Captain America

Coincidentally, most of my issues with TWS involve Nick Fury. I've ranted about it at length in the past, but here are the two big ones:

The car chase sequence, as a whole, makes no real sense. WS is painted as an expert marksman and unstoppable sniper several times before this chase takes place. Hydra's plan to eliminate Fury using this super sniper? A massive, public, high stakes car chase ending with WS firing a grenade launcher at Fury's car from 20 feet away. What is the purpose of using WS like this? Why would they risk the entire operation in a huge public show instead of having WS casually pop Fury in the head from half a mile away? I understand that sequence is visually impressive, but it just logically makes no sense at all.

This one is more structure than plot hole: Nick Fury's survival is revealed too early. Having Nick Fury revealed in the cave, and having he and Cap argue about the future of SHIELD serves no narrative purpose.

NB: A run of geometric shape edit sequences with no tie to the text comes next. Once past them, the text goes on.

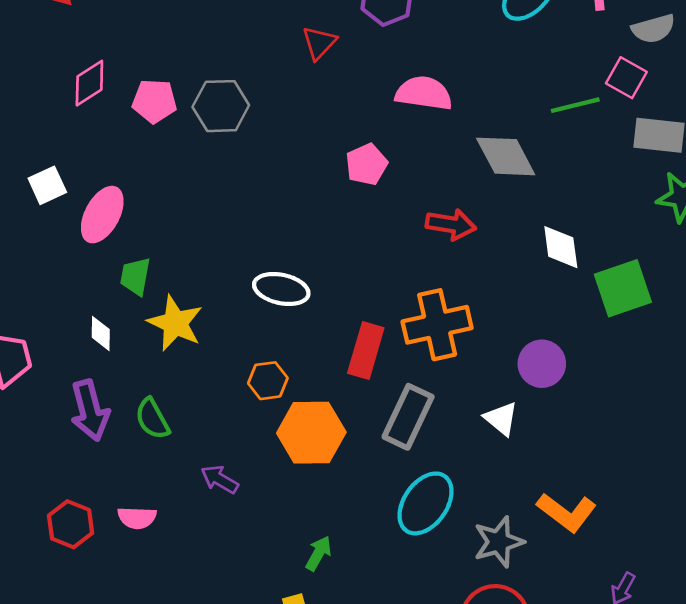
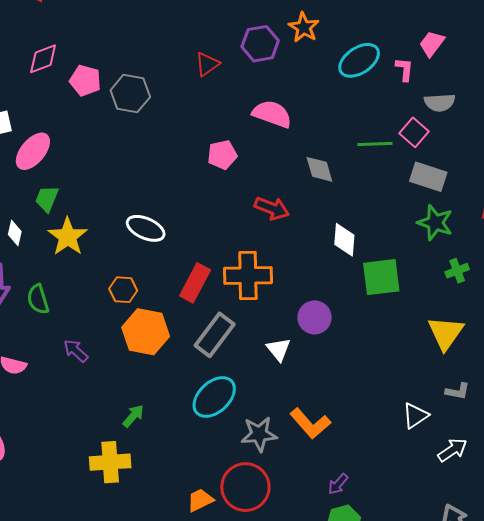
gray diamond: (506, 156) -> (319, 169), size x0.7

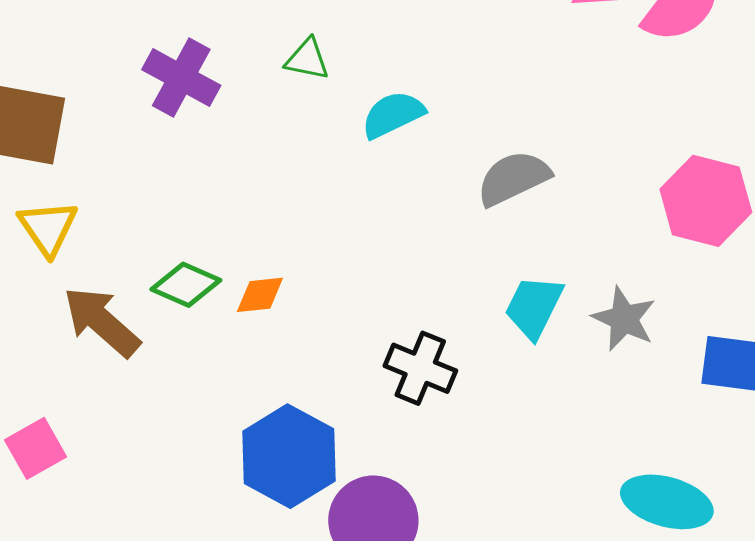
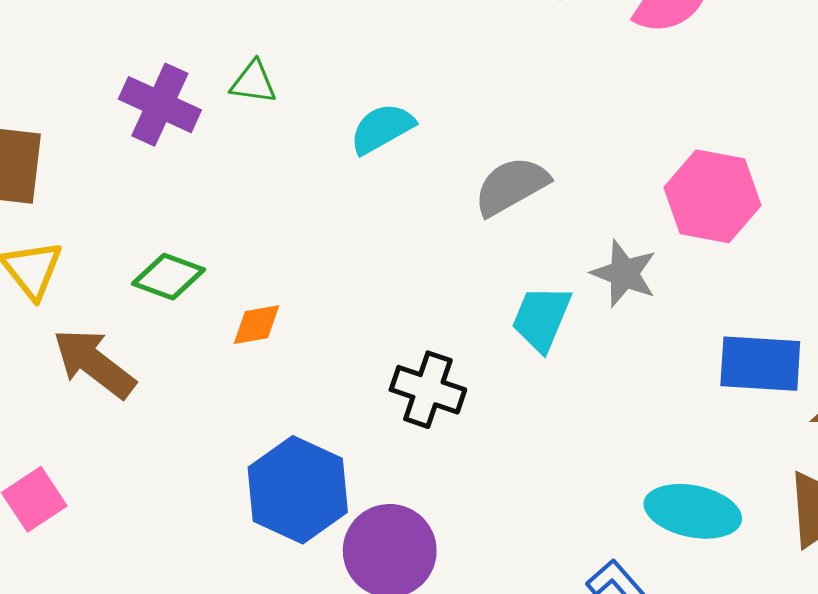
green triangle: (307, 59) -> (253, 82), moved
green diamond: (186, 285) -> (169, 277), moved
gray star: (624, 319) -> (624, 273), moved

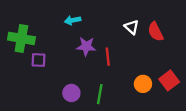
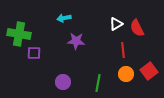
white triangle: (132, 27) -> (116, 24), turned 48
red line: (108, 57) -> (123, 50), moved
green line: (100, 94) -> (98, 83), moved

The film would have been much stronger if they had Cap continue to run the show, as normal, with Maria Hill's assistance straight through the storming of the Triskellion. Fury's reveal should have been him stepping out of the chopper during the hacking sequence. It would have been a much more powerful "you can't stop me" reveal for the character, and would have better shown off Steve's ability to lead the team without Fury's help. Having the audience know Fury is alive, and then follow it up with the "We've got backup coming" line makes it look like Fury has been waiting just out of sight until a cool entrance opportunity shows up. It's silly. It isn't tense or shocking to us, even though it is filmed to look tense and shocking.

The other issues are minor - Fury says he couldn't trust Natasha with the fake assassination plot, though she was perfectly trustworthy to infiltrate the ship at the start of the film to acquire the information Fury suspected would reveal the entire premise. But Hill is somehow above suspicion? Why?

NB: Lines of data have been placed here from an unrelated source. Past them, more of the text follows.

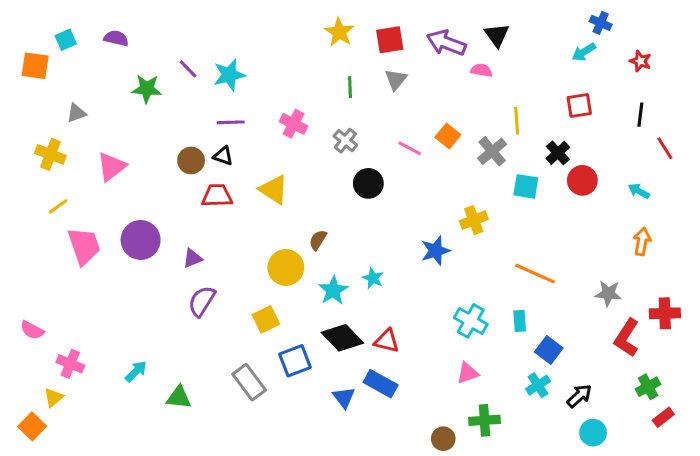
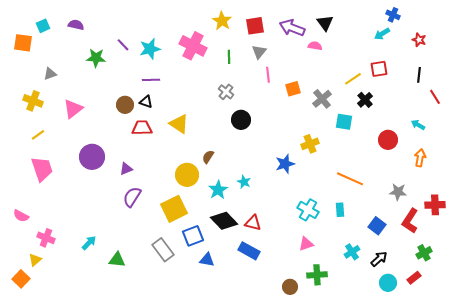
yellow line: (517, 121) -> (353, 79), moved, turned 60
pink cross: (293, 124) -> (193, 46), moved, size x1.5
orange square: (448, 136) -> (293, 89), turned 35
pink line: (410, 148) -> (268, 75), moved, turned 56
red circle: (582, 180) -> (388, 140), moved
pink trapezoid: (84, 246) -> (42, 169), moved
yellow square: (266, 319) -> (174, 209), size x1.5
blue square: (549, 350) -> (377, 226), moved
blue triangle: (344, 397) -> (207, 260), moved, turned -42
red rectangle: (663, 417) -> (414, 278), moved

It all just adds up to an oddly paced film. A lot of "strategic decisions" are made specifically to serve the visual experience, and completely fall apart within the logic of the movie.

I still love TWS, and think it's one of the most impressive film experiences out of the MCU (right behind Avengers in the category of pure "oh shit, did they really?" moments). But it's the kind of thing I want to watch a little drunk, where I don't notice the narrative as much.